Again, as to our joy, a great deal depends upon our walk. All the children of the Father are blessed, but those who are not walking as before Him, lose as to joying in God. These remarks, I repeat, are in connection with the joy in which we desire to be found when the Lord appears, or when He sees that we have been left here long enough, and takes us to be " absent from the body, present with the Lord."
Connected with this subject is the sovereignty of God in relation to the use to which He puts different vessels that He forms. Four examples will illustrate what I mean: Lot, Abraham, Isaac, Jacob. In these we have two classes first class, with respect to Lot. Lot's position was false; the position of Abraham was true. Lot was a righteous man; his righteous soul was vexed from day to day in Sodom. Why was he so troubled in circumstances-losing his property, his children, his liberty, everything swept away from him? Why, in the very place he had chosen, and where he looked for ease, did he find those from within to vex and trouble him? Because he was in a false position from the very beginning. He had a call, and starts with Abraham on the ground of that: he goes out, but all his after course had self for its center, and he did not keep before him what God had said, " The land that I will show thee." This his was not the walk of faith, though he had the call. He did not hold the call; it did not characterize him all along; hence his fallen position. This always leads into suffering of a peculiar kind. Still God's mercy is shown in it; he proves how the vessel may be thoroughly wrecked down here as to testimony; works all burnt up, and yet at last, though suffering loss, he is saved so as by fire.
This wonderfully explains as to Christians in the present clay. I believe there is often a mistake in calling in question whether a person is the Lord's or not, because they do not come up to the standard of our own minds But God did not question whether Lot was a "righteous man." We want first largeness of heart to judge as God judges, and then grace to see where the failure is. It is said, " Oh! they have not light." No; that is not it. I believe that the present state of Christendom originates in this-people have not learned to walk with God. Are you serving the living and true God in whom is your strength, and from whom your joy springs? If not, the truth will not, cannot, have its power.
The cases of Abraham, Isaac, and Jacob are very different to Lot's, and they end in brightness. Abraham's is a course of steady faith all through. In him God showed out how a saint could walk with Him, as a son with his father. There is a remarkable repose about it; whenever trials came he was always outside of them. He walked in the light; and as to the details of his life, they are characterized by a happy, peaceful passing on.
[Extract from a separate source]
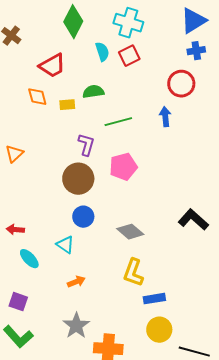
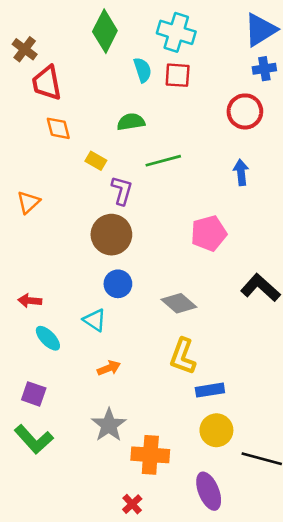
red square: (129, 56) -> (178, 75), turned 30
red trapezoid: (52, 66) -> (47, 83), moved, turned 108
yellow rectangle: (67, 105) -> (96, 161), moved, turned 35
blue arrow: (165, 117) -> (241, 172), moved
pink pentagon: (123, 167) -> (209, 233), moved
He sees Isaac happily settled, and then comfortably withdraws from the scene. In chap. 25 we have a few simple details which might have been given of any individual who was not the father of the faithful. He was just waiting to be removed. Thus one sees the servants of God who have served their generation. The Lord seems to say to them, " I know you; I remember your works." But old age has come-the faculties are weakened, and the Lord keeps them as it were in the hollow of His hand; but they seem generally to sink down without observation after a life, it may be, of much service. There is evidently sovereignty in that. We see it especially in connection with those living in times when the truth brought out is the truth God is dispensing specially for the time, as it was with Abraham. Abraham belonged to a set of idolaters; God lets a stream of heavenly light into his soul. He embraces the promises, and, becoming a pilgrim and a stranger, he sets out for the city of God; but he does not get it-there is the clue-but he is taken away from the scene, and he goes on spinning the thread in the glory.
Isaac.
Chapter 26 is the only chapter which gives any account of Isaac as the principal person in the scene. Before, Abraham has the prominent place, and afterward Jacob. Even in chap. 24 Isaac is not the chief person, though the servant (there is no evidence of its being Eliezer) is sent to fetch a wife for him But directly we find Isaac placed in the position of being the patriarch, a few simple details are mentioned. He gets the promise renewed; he plants, sows, digs again the wells. The reason of this is, that when the true Isaac, the joy of God, comes, none could sound His person. I know the Father as I do not know the Son: " No man knoweth the Son, but the Father; neither knoweth any man the Father, save the Son, and he to whomsoever the Son will reveal Him." The Son's life here below was a revelation of the Father. Every ray that beamed from Him told out about Him who was not seen, not about Him that was seen, whatever farther revelation there may be of Him in glory.